Q: Re: A family trust 3 children, trust is to divide equally. In the trust, property is "conveyed' to one son by parents
as his sole and separate property. 3 children are the beneficiary's.
Question: Does "divide equally" mean the son has to buy the home from the trust?
Or, does it mean son gets the home as parents wish and whatever is left in the trust is then divided equally 3 ways?
A: It is not possible to answer your question without reviewing the trust document.
A: It is probably in your best interest to show the full trust to an estate planning attorney, because the information provided here seems incomplete.
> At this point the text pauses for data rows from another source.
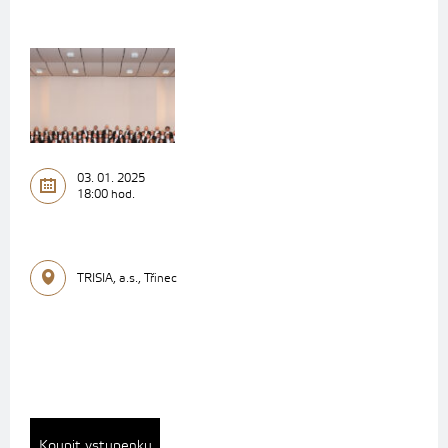
03. 01. 2025
18:00 hod.
TRISIA, a.s., Třinec
Koupit vstupenku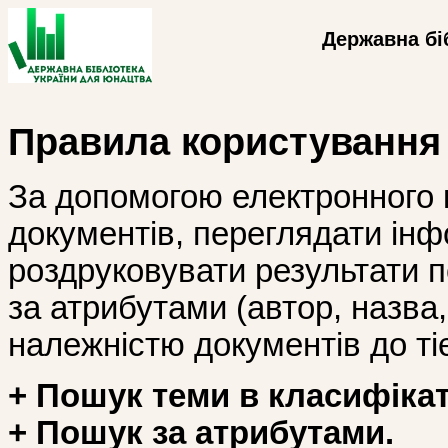
Державна бі
Правила користування
За допомогою електронного 
документів, переглядати інф
роздруковувати результати 
за атрибутами (автор, назва, і
належністю документів до тіє
+ Пошук теми в класифікат
+ Пошук за атрибутами.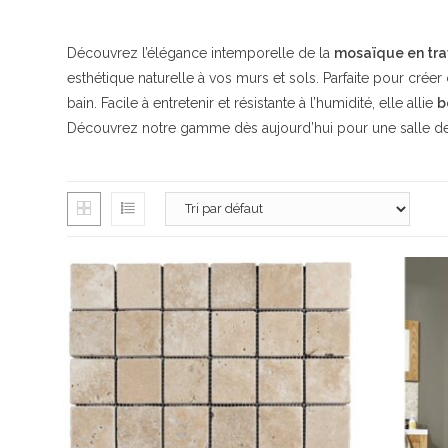
Découvrez l’élégance intemporelle de la
mosaïque en tra
esthétique naturelle à vos murs et sols. Parfaite pour crée
bain. Facile à entretenir et résistante à l’humidité, elle allie
b
Découvrez notre gamme dès aujourd’hui pour une salle de 
3980 route de
13100 Aix-en-
06 26 16 98 1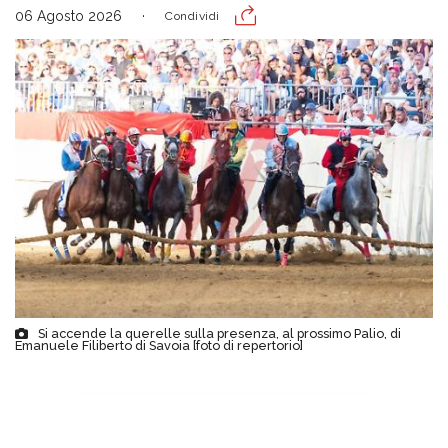
06 Agosto 2026
Condividi
Si accende la querelle sulla presenza, al prossimo Palio, di
Emanuele Filiberto di Savoia [foto di repertorio]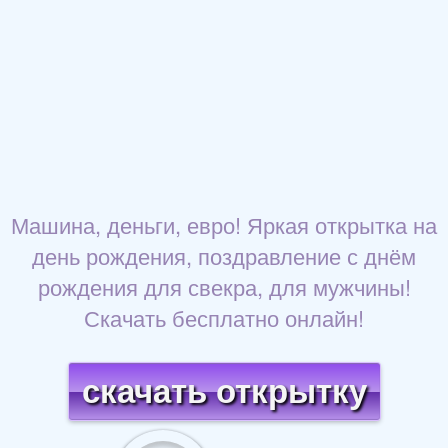
Машина, деньги, евро! Яркая открытка на
день рождения, поздравление с днём
рождения для свекра, для мужчины!
Скачать бесплатно онлайн!
скачать открытку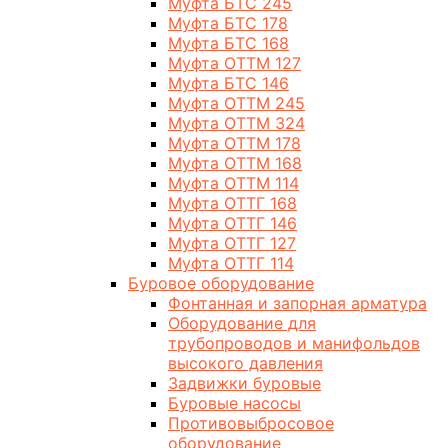
Муфта БТС 245
Муфта БТС 178
Муфта БТС 168
Муфта ОТТМ 127
Муфта БТС 146
Муфта ОТТМ 245
Муфта ОТТМ 324
Муфта ОТТМ 178
Муфта ОТТМ 168
Муфта ОТТМ 114
Муфта ОТТГ 168
Муфта ОТТГ 146
Муфта ОТТГ 127
Муфта ОТТГ 114
Буровое оборудование
Фонтанная и запорная арматура
Оборудование для
трубопроводов и манифольдов
высокого давления
Задвижки буровые
Буровые насосы
Противовыбросовое
оборудование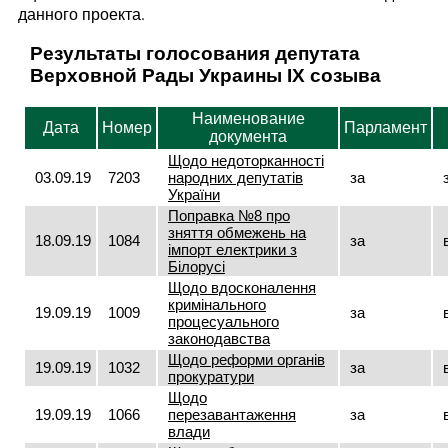
данного проекта.
Результаты голосования депутата
Верховной Рады Украины IX созыва
Наименование
Дата
Номер
Парламент
документа
Щодо недоторканності
03.09.19
7203
народних депутатів
за
України
Поправка №8 про
зняття обмежень на
18.09.19
1084
за
імпорт електрики з
Білорусі
Щодо вдосконалення
кримінального
19.09.19
1009
за
процесуального
законодавства
Щодо реформи органів
19.09.19
1032
за
прокуратури
Щодо
19.09.19
1066
перезавантаження
за
влади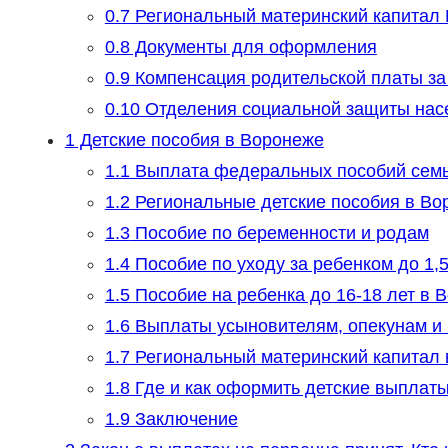
0.7
Региональный материнский капитал 
0.8
Документы для оформления
0.9
Компенсация родительской платы за
0.10
Отделения социальной защиты нас
1
Детские пособия в Воронеже
1.1
Выплата федеральных пособий семь
1.2
Региональные детские пособия в Во
1.3
Пособие по беременности и родам
1.4
Пособие по уходу за ребенком до 1,5
1.5
Пособие на ребенка до 16-18 лет в 
1.6
Выплаты усыновителям, опекунам и
1.7
Региональный материнский капитал 
1.8
Где и как оформить детские выплат
1.9
Заключение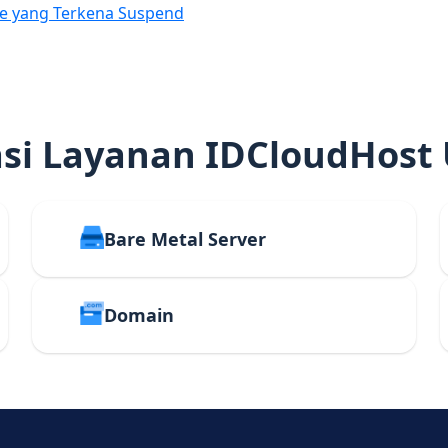
e yang Terkena Suspend
i Layanan IDCloudHost
Bare Metal Server
Domain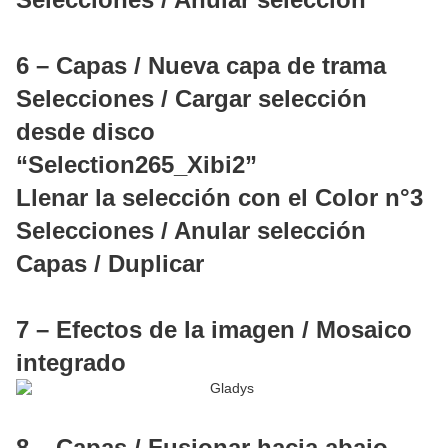
6 – Capas / Nueva capa de trama
Selecciones / Cargar selección
desde disco
“Selection265_Xibi2”
Llenar la selección con el Color n°3
Selecciones / Anular selección
Capas / Duplicar
7 – Efectos de la imagen / Mosaico
integrado
8 – Capas / Fusionar hacia abajo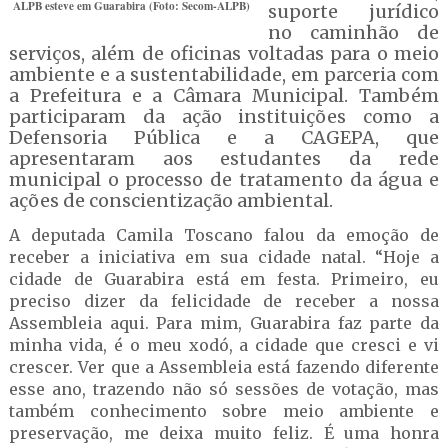
ALPB esteve em Guarabira (Foto: Secom-ALPB)
suporte jurídico
no caminhão de
serviços, além de oficinas voltadas para o meio
ambiente e a sustentabilidade, em parceria com
a Prefeitura e a Câmara Municipal. Também
participaram da ação instituições como a
Defensoria Pública e a CAGEPA, que
apresentaram aos estudantes da rede
municipal o processo de tratamento da água e
ações de conscientização ambiental.
A deputada Camila Toscano falou da emoção de
receber a iniciativa em sua cidade natal. “Hoje a
cidade de Guarabira está em festa. Primeiro, eu
preciso dizer da felicidade de receber a nossa
Assembleia aqui. Para mim, Guarabira faz parte da
minha vida, é o meu xodó, a cidade que cresci e vi
crescer. Ver que a Assembleia está fazendo diferente
esse ano, trazendo não só sessões de votação, mas
também conhecimento sobre meio ambiente e
preservação, me deixa muito feliz. É uma honra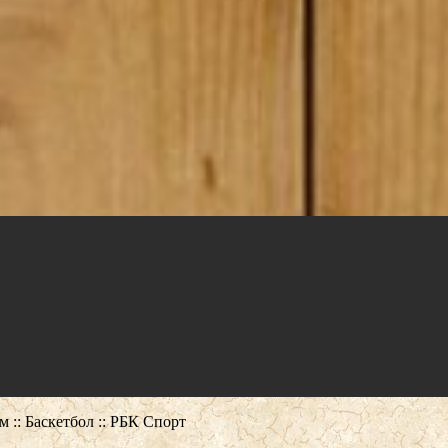
 :: Баскетбол :: РБК Спорт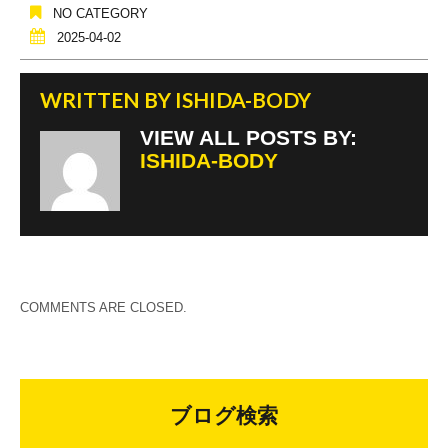
NO CATEGORY
2025-04-02
WRITTEN BY
ISHIDA-BODY
VIEW ALL POSTS BY:
ISHIDA-BODY
COMMENTS ARE CLOSED.
ブログ検索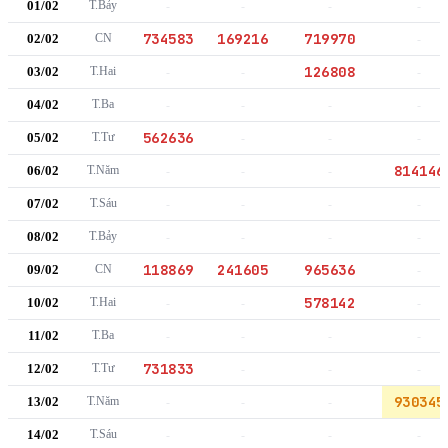
01/02
T.Bảy
-
-
-
-
734583
169216
719970
02/02
CN
-
126808
03/02
T.Hai
-
-
-
04/02
T.Ba
-
-
-
-
562636
05/02
T.Tư
-
-
-
814146
06/02
T.Năm
-
-
-
07/02
T.Sáu
-
-
-
-
08/02
T.Bảy
-
-
-
-
118869
241605
965636
09/02
CN
-
578142
10/02
T.Hai
-
-
-
11/02
T.Ba
-
-
-
-
731833
12/02
T.Tư
-
-
-
930345
13/02
T.Năm
-
-
-
14/02
T.Sáu
-
-
-
-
For example, if the trust first says that the house is to be conveyed to the son as his sole an separate property and then later the trust says something like, "the rest, remainder and residue is divided equally to our three children," then no, the son receiving the house would not have to buy out the other children using his share. However, if there is additional language in between those statements or if those statements are made in a different order, the result could be completely different. Another consideration is whether the son would receive the house free of any mortgage or would the trust pay off the mortgage before conveying the house. All of this is hypothetical until a competent attorney can see how the trust is worded exactly before a specific opinion can be given. I wish you luck in your search for a good attorney to help you with this.
A: The information provided is not enough to answer your question. We would recommend that you consult with a estate planning attorney and have the attorney review the trust for you.
A: I agree with the other attorneys who have responded. Understanding that I have not read the trust it appears possible that the trust is addressing two separate distributions - one for the home and a second general distribution to be divided equally between all three children. If the trust says the son gets the home, then he gets the home and the balance of the estate is divided three ways. If the home is not specifically given to the son, then it is probably part of the general estate to be split. If he wants the home in the second case, he would have to buy it from the trust.
Again, as the other attorneys mention, you really need to have the trust reviewed by an estate planning attorney.